ArtRock.pl - Progressive & Art Rock w sieci!
Ten serwis korzysta z plików Cookies i podobnych technologii. Dowiedz się więcej » | zamknij
 
Recenzje albumów w serwisie ArtRock.pl
Recenzja albumu Lustmord ─ Paradise Disowned w serwisie ArtRock.pl

Lustmord — Paradise Disowned

 
wydawnictwo: Side Effects 1984
 
1. Beckoning - 4:15
2. Utterance - 6:02
3. Dreams Of Dead Names - 2:51
4. Pyre (Necro Cristi) - 6:05
5. Purge (Banishing) - 3:56
6. Terror Against Terror - 5:10
7. Comahon Q.Q. Comahon - 6:25
8. 735 - 4:13
9. Pure - 7:19
 
Całkowity czas: 45:26
skład:
Brian Williams – wszystkie instrumenty i efekty dźwiękowe
 
Album w ocenie czytelników:
Oceń album:

Pokaż szczegóły oceny
Beznadziejny album, nie da się go nawet wysłuchać.
,0
Istnieją gorsze, ale i przez ten ciężko przebrnąć do końca.
,0
Album słaby, nie broni się jako całość.
,0
Nieco poniżej przeciętnej, dla wielbicieli gatunku.
,0
Album jakich wiele, poprawny.
,0
Niezła płyta, można posłuchać.
,0
Dobry, zasługujący na uwagę album.
,0
Bardzo dobra pozycja, mocno polecana.
,1
Absolutnie wspaniały i porywający album.
,14
Arcydzieło.
,2

Łącznie 17, ocena: Absolutnie wspaniały i porywający album.
 
 
Recenzja nadesłana przez czytelnika.
Ocena: 8+ Absolutnie wspaniały i porywający album.
08.03.2012
(Gość)

Lustmord — Paradise Disowned

Brian Williams, pseudonim Lustmord, to główny prekursor dark ambientu. W 1984 wydał jeden z najdoskonalszych albumów w historii tego gatunku - Paradise Disowned. Płytę nagrywano w wielu niecodziennych miejscach, takich jak jaskinie, podziemne schrony i krypta katedry Chartres, niedaleko Bedlam w Wielkiej Brytanii, co dało początek zamiłowaniom Briana do korzystania z dźwięków otoczenia podczas sesji nagraniowych. Wszystko to, aby odtworzyć niepowtarzalny klimat tych miejsc. Według artysty w chrześcijaństwie i w każdej innej religii pojawia się interesująca forma muzyczna, którą można wykorzystać bez wgłębiania się w dogmaty danej wiary. Paradise Disowned stanowi ciekawą syntezę tych pomysłów oraz preludium do przyszłych eksperymentów muzyka w tej dziedzinie. Póki co jest to industrial z elektronicznymi beatami, jednak już wkrótce na albumie Heresy usłyszymy prawdziwy dark ambient. Tyle, jeśli chodzi o wstęp. Tego krążka nie da się opisać normalnie. Ja, pod wpływem odwiedzin w pobliskim kościele, dopasowałem moje wizualne wrażenia do dźwięków serwowanych przez imć Williamsa. W ten sposób doszedłem do wniosku, że mam przed sobą jedyne w swoim rodzaju arcydzieło.

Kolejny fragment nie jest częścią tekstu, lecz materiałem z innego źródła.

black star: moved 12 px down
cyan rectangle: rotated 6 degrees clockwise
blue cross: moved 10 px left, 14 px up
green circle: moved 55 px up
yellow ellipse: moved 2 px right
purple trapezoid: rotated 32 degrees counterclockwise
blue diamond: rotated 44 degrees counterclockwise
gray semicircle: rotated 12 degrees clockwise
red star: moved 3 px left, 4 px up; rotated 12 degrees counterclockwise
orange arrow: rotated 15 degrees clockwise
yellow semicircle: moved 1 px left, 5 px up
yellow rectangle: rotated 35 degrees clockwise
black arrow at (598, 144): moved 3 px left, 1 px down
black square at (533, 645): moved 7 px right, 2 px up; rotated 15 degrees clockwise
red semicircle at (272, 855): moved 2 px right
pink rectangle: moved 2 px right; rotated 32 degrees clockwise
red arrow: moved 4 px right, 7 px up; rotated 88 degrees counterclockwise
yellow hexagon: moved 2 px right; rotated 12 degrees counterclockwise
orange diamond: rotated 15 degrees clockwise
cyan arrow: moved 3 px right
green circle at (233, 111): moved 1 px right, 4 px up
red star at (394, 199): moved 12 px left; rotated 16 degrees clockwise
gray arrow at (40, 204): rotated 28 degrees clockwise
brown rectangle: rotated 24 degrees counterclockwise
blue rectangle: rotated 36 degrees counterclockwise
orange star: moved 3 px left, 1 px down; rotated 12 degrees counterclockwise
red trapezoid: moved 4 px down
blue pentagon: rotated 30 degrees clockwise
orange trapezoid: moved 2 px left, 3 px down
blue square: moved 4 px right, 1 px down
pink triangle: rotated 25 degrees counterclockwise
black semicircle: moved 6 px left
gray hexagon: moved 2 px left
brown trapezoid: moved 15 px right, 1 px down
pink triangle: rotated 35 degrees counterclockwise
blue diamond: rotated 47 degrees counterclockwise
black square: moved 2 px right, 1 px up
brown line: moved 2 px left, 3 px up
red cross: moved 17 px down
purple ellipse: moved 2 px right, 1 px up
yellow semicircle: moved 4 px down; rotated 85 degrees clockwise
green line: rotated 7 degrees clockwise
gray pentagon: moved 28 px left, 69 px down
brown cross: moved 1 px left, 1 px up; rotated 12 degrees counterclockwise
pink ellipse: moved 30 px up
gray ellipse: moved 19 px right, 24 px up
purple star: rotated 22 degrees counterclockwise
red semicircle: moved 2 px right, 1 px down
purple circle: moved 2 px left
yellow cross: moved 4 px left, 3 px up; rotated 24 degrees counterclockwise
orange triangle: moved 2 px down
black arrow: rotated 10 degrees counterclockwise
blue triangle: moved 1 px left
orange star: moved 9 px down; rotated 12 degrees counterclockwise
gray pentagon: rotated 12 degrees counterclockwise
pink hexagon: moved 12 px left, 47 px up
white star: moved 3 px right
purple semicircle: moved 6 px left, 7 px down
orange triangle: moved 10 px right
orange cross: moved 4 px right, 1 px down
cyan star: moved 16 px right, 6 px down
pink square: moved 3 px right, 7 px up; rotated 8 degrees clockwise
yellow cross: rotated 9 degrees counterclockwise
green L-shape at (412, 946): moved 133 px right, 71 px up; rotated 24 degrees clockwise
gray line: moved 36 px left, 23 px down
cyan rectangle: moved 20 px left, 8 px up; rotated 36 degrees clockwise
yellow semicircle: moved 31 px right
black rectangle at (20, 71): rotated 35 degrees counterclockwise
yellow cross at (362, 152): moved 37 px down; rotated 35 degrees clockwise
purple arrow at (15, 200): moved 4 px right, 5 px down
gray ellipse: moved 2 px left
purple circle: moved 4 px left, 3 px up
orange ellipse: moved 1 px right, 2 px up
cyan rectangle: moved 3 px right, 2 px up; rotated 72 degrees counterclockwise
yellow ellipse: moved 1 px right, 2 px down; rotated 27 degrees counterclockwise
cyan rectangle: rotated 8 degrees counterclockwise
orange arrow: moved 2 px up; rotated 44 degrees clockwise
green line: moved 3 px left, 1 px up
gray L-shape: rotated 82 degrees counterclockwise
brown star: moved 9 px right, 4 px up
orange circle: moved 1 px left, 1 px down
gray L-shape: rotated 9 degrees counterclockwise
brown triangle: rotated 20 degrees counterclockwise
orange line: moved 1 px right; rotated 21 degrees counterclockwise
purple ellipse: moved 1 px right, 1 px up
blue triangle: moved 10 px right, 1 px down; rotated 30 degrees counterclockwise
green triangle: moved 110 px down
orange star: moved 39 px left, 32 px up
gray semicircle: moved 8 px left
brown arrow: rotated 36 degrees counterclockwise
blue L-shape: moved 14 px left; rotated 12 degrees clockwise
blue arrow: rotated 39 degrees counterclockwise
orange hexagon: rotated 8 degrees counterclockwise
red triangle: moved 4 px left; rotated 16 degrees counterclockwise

Po strzelistych iglicach katedry spływały ostatnie łzy promienistego władcy. Ciepły oddech wiosny głaskał stare lipy drobnolistne, gęsto rosnące wokół świątyni. Po niebie leniwie dryfowały smoki zastygłe w locie. Zapewne wieki temu jakiś potężny czarnoksiężnik nadał im kłębiasty kształt. W zagajniku na wzgórzu drzewa ukoronowane złotym blaskiem zdawały się szeptać, wspominając dawne czasy. Zarośnięta ścieżka biegła z zagajnika do kotlinki, w której uwiły sobie gniazdo anioły zwabione majestatem budowli. W pewnym momencie nastąpiła metamorfoza rozproszonych łez w gęsty strumień ciepła, który zstępując z niebios wpadł w ekstazę. Wystarczyła kropla tej solarnej esencji, aby poprzez przeniknięcie wizerunku świętego na kolorowym szkle sfera sacrum zjednała się z umysłem kamiennej posadzki, po drugiej stronie portalu do raju. Natenczas zgrzytnęły złowrogo zawiasy z żelaza, a po chwili echo zamykanych z przerażającym grzmotem wrót ludzkiej świadomości zadudniło drżącym głosem i odbiło się ponad stutysięcznym rumorem pod rusztem surowych dachów świętego zamczyska. Gdy ucichły odgłosy zamykanych drzwi, słuchowi zgotowano rzeź. Z wysokości rozległy się dźwięki symfonii anielskich chorałów, nasyconych ogniem niebieskim trąb zwiastujących Apokalipsę i rozżarzonych nieziemskim patosem ponadpowietrznych hymnów tybetańskich mnichów. Punktem kulminacyjnym tego niezwykłego spektaklu było oślepienie świata, światłem lśniącym jaśniej od miliardowej duplikacji setek tryliardów słońc górujących w zenicie nad równikiem. Potem nastała ciemność. Cisza. Przerażająca cisza. Uczucie strachu i pustki. Coś poruszyło się w mroku katedry. Jakiś bliżej niezidentyfikowany dźwięk zakłócił spokój mojej duszy. To coś zbliża się. Jest już niedaleko. Słyszę jego złowieszcze szepty. One rozsadzają moją głowę. Wdzierają się do niej. Drążą w sercu dziurę na wylot, niczym świder. Kroki niewidzialnego demona ucichły tuż za moimi plecami. Nie mam odwagi odwrócić się, by spojrzeć mu w twarz. Czuję jak tysiące much wlatują do mojego gardła, a następnie wypełniają puste już oczodoły. Owady triumfują. To ich władca wyszedł mi na spotkanie.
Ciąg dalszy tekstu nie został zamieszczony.